The similarity in color, size, and eye reflectance of the spider photographed October 12^th and M. chihuahuensis (compare Fig. 3 with Fig. 4) is compelling. The adjacency of the photographed spider with ants, particularly dead ants, also strongly suggests this to be M. chihuahuensis. The fact that the spider never left the vicinity of the nest entrance; was not photographed away from the entrance, despite five nights of filming and nearly 4000 images surveyed; was seen entering the nest; had been collected previously from the nest excavation pits; and has a CHC profile similar to species of Novomessor suggests that this spider is a myrmecophile as well as a myrmecophage, spending some or all of its life cycle inside the nest chambers of the ant nest. The observations by David Lightfoot of spiders contacting small pebbles plugging the nest entrance of a P. rugosus nest also support these findings.

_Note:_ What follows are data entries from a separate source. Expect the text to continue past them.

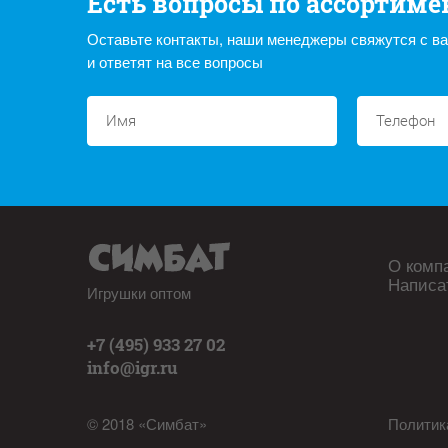
Есть вопросы по ассортиме
Оставьте контакты, наши менеджеры свяжутся с в
и ответят на все вопросы
О комп
Написа
Игрушки оптом
+7 (495) 933 27 02
info@igr.ru
© 2018 «Симбат»
Политик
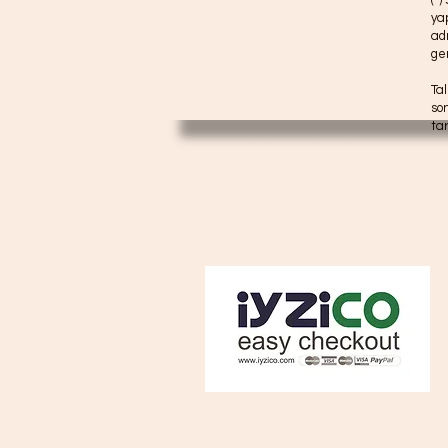
(*)
ya
ad
ge
Ta
so
ta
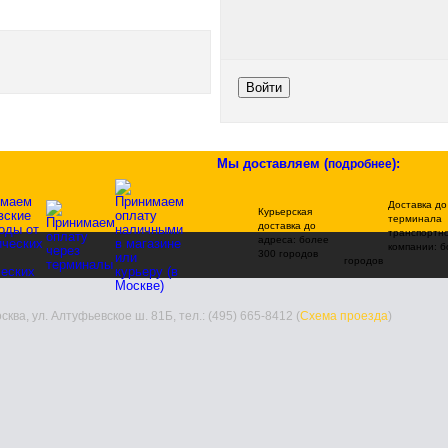
Войти
Мы доставляем
(
)
:
подробнее
Доставка до
Курьерская
терминала
доставка до
транспортн
адреса: более
компании: б
300 городов
городов
ва, ул. Алтуфьевское ш. 81Б, тел.: (495) 665-8412 (
Схема проезда
)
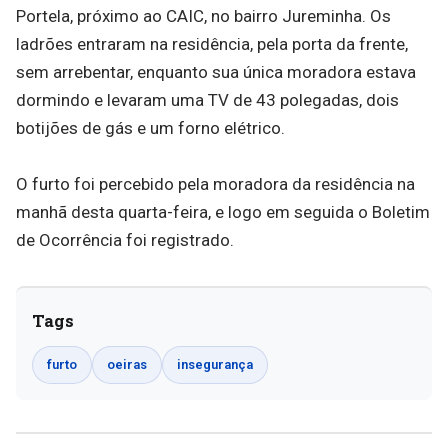
Portela, próximo ao CAIC, no bairro Jureminha. Os
ladrões entraram na residência, pela porta da frente,
sem arrebentar, enquanto sua única moradora estava
dormindo e levaram uma TV de 43 polegadas, dois
botijões de gás e um forno elétrico.
O furto foi percebido pela moradora da residência na
manhã desta quarta-feira, e logo em seguida o Boletim
de Ocorrência foi registrado.
Tags
furto
oeiras
insegurança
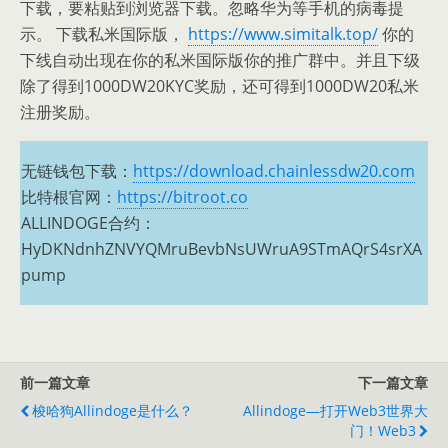
下载，要粘贴到浏览器下载。忽略华为等手机的病毒提
示。 下载私米国际版，
https://www.simitalk.top/
你的
下线自动出现在你的私米国际版你的推广群中。并且下级
除了得到1000DW20KYC奖励，还可得到1000DW20私米
注册奖励。
无链钱包下载：
https://download.chainlessdw20.com
比特根官网：
https://bitroot.co
ALLINDOGE合约：
HyDKNdnhZNVYQMruBevbNsUWruA9STmAQrS4srXA
pump
前一篇文章
下一篇文章
梭哈狗allindoge是什么？
Allindoge—打开web3世界大
门！web3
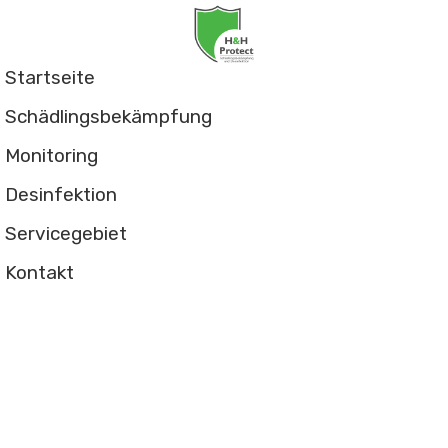
Startseite
Schädlingsbekämpfung
Monitoring
Desinfektion
Servicegebiet
Kontakt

Intriguing questions remain regarding the biology of this spider including: If it is living inside ant nests, how does it associate with two very different genera of ants (Pogonomyrmex and Novomessor) without being attacked? What are the juveniles eating? How does it locate and become integrated into new colonies? How does it acquire CHCs from the hosts? Are CHCs even required for nest integration? Hölldobler & Kwapich (2022) indicate that CHC matching, or “identity theft” as they refer to this phenomenon in myrmecophiles, is not the only mechanism for myrmecophiles—even those that are also myrmecophages—to become integrated into ant colonies. Von Beeren et al. (2012) showed that myrmecophilous spiders isolated from their hosts lost their CHC mimetic compounds but were still able to reintegrate back into host colonies. We hope to continue our investigations of the natural history of this interesting myremcophage to address some of these questions.